Google worried by backlash over Israeli gov’t contract

A Google spokeswoman said in a statement that the company’s services to Israel were not used for military purposes.

By World Israel News Staff

Tech titan Google fretted that agreeing to provide cloud services to the Israeli government would damage its reputation, and those concerns have been exacerbated by recent employee protests over the contract, according to a new report from the New York Times.

In 2021, Google announced Project Nimbus, an ambitious initiative aimed at transitioning many Israel government ministries’ databases to the cloud.

The seven year deal is worth $1.26 billion, with a large portion of that money – $528 million – coming from Israel’s Defense Ministry.

While publicly Google has claimed that it has no qualms about partnering with Israel, documents recently obtained by the Times revealed that Google’s senior leadership were worried that the deal would create negative publicity for the technology giant.

According to a risk assessment document prepared by Google’s lawyers and external consultants before the deal was signed, advisors feared that the inclusion of Israel’s Defense Ministry and the Israeli Security Agency could prove problematic.

“Google Cloud services could be used for, or linked to, the facilitation of human rights violations” read the document, which was viewed by the Times.

A Google spokeswoman said in a statement that the company’s services to Israel were not used for military purposes.

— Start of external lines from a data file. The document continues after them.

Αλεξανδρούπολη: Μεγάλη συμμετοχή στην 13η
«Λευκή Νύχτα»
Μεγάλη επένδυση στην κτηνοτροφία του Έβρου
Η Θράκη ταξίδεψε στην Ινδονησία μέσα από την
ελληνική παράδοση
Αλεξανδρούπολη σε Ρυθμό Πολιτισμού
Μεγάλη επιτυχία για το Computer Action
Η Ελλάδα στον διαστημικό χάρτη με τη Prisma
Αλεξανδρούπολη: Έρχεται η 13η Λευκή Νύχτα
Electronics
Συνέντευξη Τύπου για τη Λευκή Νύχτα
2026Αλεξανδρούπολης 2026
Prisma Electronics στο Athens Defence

“We have been very clear that the Nimbus contract is for workloads running on our commercial cloud by Israeli government ministries, who agree to comply with our terms of service and acceptable use policy,” she said.

Anti-Israel activism by Google employees has been ongoing since the deal was signed in 2021.

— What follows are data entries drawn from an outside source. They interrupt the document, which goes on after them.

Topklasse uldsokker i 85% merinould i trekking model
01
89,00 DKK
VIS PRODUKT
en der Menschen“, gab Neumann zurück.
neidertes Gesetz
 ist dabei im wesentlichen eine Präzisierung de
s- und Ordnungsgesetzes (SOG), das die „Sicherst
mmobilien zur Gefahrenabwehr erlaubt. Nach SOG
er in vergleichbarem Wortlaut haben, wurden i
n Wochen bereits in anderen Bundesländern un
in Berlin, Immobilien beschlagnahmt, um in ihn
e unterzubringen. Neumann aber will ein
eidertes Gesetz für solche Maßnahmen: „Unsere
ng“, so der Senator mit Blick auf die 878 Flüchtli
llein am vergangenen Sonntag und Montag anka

In April 2024, Google fired 28 employees who staged raucous sit-ins at the company’s Sunnyvale and New York offices.

The demonstrators, who refused to leave CEO Thomas Kurian’s office, were participating in a “No Tech for Genocide Day of Action.”

“They took over office spaces, defaced our property, and physically impeded the work of other Googlers,” the company’s vice president of global security, Chris Rackow, wrote in a company-wide memo.

“Their behavior was unacceptable, extremely disruptive, and made co-workers feel threatened.”